(Document layout analysis data)
═══

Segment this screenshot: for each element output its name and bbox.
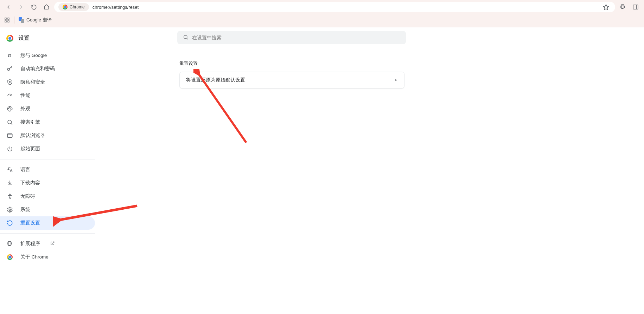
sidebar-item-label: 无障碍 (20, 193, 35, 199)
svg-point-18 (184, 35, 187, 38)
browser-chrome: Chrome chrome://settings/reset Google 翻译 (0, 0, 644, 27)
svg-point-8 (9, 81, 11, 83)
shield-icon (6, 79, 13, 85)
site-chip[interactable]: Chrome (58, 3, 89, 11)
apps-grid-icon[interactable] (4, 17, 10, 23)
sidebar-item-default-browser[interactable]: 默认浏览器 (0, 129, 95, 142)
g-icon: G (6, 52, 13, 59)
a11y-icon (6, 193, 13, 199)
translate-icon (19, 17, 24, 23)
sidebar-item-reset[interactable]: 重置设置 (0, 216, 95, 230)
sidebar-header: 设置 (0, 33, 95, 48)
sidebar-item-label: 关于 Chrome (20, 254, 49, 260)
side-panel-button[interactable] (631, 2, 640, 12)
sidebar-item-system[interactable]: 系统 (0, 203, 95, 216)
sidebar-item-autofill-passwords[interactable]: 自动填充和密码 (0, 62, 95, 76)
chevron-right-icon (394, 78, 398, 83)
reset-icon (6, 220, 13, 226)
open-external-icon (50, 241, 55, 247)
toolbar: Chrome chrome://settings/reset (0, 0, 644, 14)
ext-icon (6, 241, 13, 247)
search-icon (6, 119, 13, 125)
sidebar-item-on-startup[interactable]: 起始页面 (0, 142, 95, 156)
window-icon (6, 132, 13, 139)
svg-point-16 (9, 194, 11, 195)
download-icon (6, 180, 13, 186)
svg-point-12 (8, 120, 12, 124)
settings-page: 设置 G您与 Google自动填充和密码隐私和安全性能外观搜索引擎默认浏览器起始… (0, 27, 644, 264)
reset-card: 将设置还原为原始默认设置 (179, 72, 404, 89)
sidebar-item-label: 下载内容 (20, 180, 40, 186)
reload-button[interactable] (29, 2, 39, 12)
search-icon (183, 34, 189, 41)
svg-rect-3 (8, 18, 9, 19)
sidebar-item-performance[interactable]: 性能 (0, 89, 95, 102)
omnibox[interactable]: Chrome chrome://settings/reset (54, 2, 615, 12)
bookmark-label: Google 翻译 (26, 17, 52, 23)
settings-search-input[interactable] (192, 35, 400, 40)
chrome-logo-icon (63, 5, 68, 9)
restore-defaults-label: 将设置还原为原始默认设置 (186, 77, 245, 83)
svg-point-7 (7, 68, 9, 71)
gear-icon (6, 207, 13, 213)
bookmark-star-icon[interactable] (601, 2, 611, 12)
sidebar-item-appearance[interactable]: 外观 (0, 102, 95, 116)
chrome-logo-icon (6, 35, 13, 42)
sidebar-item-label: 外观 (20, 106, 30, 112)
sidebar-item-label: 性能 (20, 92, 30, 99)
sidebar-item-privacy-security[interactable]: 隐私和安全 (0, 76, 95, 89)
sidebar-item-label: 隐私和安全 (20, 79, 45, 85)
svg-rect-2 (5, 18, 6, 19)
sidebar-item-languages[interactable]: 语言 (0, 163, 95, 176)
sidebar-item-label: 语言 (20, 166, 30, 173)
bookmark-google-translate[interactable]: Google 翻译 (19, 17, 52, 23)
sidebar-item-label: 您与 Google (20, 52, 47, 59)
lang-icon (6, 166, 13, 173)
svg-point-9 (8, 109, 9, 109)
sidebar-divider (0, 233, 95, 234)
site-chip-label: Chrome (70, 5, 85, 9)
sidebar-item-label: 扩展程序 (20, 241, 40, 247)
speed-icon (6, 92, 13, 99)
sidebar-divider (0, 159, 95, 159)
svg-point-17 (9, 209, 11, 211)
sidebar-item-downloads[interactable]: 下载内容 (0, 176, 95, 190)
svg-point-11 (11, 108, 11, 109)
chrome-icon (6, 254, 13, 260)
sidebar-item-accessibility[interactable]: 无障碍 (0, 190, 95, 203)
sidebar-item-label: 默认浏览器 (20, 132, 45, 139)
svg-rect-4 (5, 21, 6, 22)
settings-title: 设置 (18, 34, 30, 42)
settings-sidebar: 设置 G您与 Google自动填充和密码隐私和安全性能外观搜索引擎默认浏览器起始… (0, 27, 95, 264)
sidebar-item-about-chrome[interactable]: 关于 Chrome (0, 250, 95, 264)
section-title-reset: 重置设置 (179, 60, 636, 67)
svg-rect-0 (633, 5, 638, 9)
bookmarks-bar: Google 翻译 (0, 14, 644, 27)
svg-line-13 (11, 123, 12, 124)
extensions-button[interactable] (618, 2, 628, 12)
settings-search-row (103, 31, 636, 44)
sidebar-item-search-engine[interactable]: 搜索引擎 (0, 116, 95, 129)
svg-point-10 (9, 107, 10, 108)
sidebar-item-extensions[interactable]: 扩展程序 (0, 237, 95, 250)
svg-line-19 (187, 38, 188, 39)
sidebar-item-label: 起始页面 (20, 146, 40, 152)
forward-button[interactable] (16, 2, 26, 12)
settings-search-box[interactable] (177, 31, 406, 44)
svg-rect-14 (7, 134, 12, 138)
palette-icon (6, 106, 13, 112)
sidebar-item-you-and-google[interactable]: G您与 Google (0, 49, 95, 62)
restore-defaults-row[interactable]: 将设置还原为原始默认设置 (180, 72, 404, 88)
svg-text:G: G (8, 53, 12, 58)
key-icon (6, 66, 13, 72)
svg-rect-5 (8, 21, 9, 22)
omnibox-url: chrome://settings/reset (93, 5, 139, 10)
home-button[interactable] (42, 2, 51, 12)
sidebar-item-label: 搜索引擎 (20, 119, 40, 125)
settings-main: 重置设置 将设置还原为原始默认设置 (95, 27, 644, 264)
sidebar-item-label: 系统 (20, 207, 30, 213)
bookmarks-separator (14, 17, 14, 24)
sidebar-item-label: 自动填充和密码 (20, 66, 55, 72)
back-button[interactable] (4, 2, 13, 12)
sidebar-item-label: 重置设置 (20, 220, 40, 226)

═══

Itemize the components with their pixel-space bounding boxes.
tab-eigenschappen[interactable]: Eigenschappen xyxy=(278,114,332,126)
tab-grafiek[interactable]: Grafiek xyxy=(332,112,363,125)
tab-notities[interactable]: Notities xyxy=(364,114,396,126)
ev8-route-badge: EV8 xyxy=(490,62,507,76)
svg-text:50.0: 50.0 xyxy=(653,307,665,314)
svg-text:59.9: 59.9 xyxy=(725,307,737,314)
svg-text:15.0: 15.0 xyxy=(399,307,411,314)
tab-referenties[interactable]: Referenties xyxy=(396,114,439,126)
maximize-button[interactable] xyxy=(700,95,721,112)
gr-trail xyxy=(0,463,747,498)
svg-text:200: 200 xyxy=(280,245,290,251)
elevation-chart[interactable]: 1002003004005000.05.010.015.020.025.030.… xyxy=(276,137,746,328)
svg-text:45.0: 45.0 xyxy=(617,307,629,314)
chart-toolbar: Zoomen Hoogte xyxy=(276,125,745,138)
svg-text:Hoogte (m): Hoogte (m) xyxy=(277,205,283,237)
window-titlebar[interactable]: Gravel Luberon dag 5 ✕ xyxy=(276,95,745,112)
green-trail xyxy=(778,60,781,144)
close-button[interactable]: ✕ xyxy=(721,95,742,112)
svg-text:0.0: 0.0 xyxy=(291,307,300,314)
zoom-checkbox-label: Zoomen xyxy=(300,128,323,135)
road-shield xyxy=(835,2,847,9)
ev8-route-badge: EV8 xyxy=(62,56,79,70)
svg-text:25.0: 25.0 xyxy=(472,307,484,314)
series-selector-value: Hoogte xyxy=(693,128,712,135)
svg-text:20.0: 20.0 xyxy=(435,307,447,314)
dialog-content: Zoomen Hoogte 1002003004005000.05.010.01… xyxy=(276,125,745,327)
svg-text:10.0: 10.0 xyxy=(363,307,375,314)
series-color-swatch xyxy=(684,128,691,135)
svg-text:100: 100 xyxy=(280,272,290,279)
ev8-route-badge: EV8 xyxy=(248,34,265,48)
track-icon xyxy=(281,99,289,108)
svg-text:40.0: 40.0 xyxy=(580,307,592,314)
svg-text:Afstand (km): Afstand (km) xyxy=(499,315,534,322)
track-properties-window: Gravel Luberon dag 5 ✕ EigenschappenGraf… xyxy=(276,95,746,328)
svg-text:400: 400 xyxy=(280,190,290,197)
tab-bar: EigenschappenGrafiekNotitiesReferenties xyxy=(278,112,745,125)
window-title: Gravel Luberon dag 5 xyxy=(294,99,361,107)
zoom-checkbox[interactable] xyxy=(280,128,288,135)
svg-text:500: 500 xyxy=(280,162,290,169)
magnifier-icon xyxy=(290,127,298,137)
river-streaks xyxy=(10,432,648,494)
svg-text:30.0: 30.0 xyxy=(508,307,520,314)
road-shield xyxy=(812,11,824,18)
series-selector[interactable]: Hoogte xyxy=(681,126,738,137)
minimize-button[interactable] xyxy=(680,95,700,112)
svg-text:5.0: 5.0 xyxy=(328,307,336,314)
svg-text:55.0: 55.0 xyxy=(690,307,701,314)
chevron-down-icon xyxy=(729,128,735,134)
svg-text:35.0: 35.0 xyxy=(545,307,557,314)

═══

→ **Your task**:
Out of the records above, pull the lines that include the word "translate".

→ **Answer to this task**:
translate-icon (19, 17, 24, 23)
bookmark-google-translate[interactable]: Google 翻译 (19, 17, 52, 23)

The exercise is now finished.